In this scenario, I am a data scientist for a top movie studio. After a series of box office flops, the producers at my studio are starting to question their strategy and need some direction. The producers are asking that I spend some time analyzing the data and present a report detailing my findings along with recommendations on how to revamp the studio’s strategy. In this project, I challenged myself to perform EDA to find useful information in only 4 hours. I wanted to demonstrate my ability to quickly and efficiently find patterns and trends in the data.

Categorical Feature Encoding Challenge - Machine Learning Github

In this project, I experimented with different types of categorical features, sampling methods, and predictive algorithms in order to implement machine learning. This required different methods of feature engineering in order to work with the dataset, which consisted of 5 binary columns, 10 nominal columns, and 6 ordinal columns.

Household Electric Power Consumption - Neural Networks Github

One promising use of neural networks is for time series forecasting. Here, I work with forecasting electric power consumption in a single household, when given 4 years of data with a one-minute sampling rate. First, I try predicting a single time step into the future. I build and compare models such as linear models, Neural Networks, CNNs, and LSTM Neural Networks. Then, I build and compare models that predict 24 time steps into the future.

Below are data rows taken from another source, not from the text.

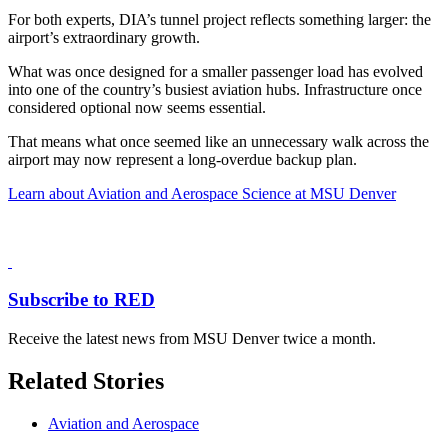
For both experts, DIA’s tunnel project reflects something larger: the
airport’s extraordinary growth.
What was once designed for a smaller passenger load has evolved
into one of the country’s busiest aviation hubs. Infrastructure once
considered optional now seems essential.
That means what once seemed like an unnecessary walk across the
airport may now represent a long-overdue backup plan.
Learn about Aviation and Aerospace Science at MSU Denver
Subscribe to RED
Receive the latest news from MSU Denver twice a month.
Related Stories
Aviation and Aerospace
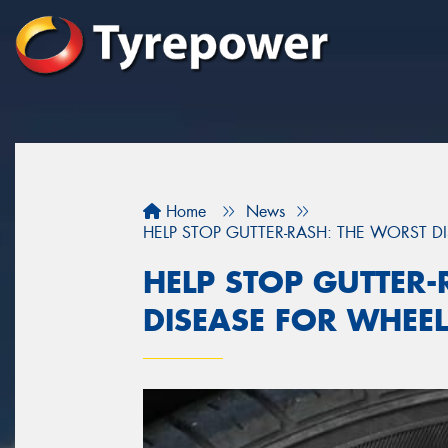
Home
News
HELP STOP GUTTER-RASH: THE WORST D
HELP STOP GUTTER-
DISEASE FOR WHEE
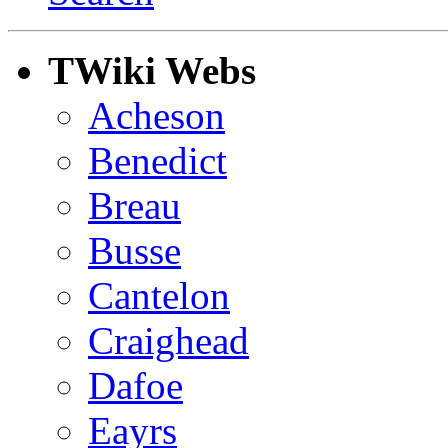
TWiki Webs
Acheson
Benedict
Breau
Busse
Cantelon
Craighead
Dafoe
Eayrs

Hourly Staff Planning - Genetic Algorithms Github

Staff planning is a topic of optimization research that comes back in many companies. As soon as a company has many employees, it becomes hard to find planning that suits the business needs while respecting certain constraints. In this project, I implement genetic algorithms to find an optimal hourly staff planning solution.

Don’t Overfit AI Challenge - Machine Learning Github

In this project, I was challenged to not overfit to a dataset with only 300 features and 250 observations ot training data, while predicting 19,750 rows of test data. The dataset was unbalanced, with almost twice as many positive examples as negative examples, so I applied Synthetic Minority Over-sampling (SMOTE) to make the dataset more balanced. Then I compared the performance of different classifiers such as RandomForestClassifier, SVC, and KNeighborsClassifier.

Car Rental Company Relational Database Github

The challenge was to develop a relational database using Oracle SQL Developer for a hypothetical car rental business with several addresses. The business rents multiple different types of cars, which each have their own respective rental prices. The rental pricing is also dependent upon available promotions. Additionally, the business keeps track of all of its customers and employees. It is also possible to be both an employee and a customer at the same time.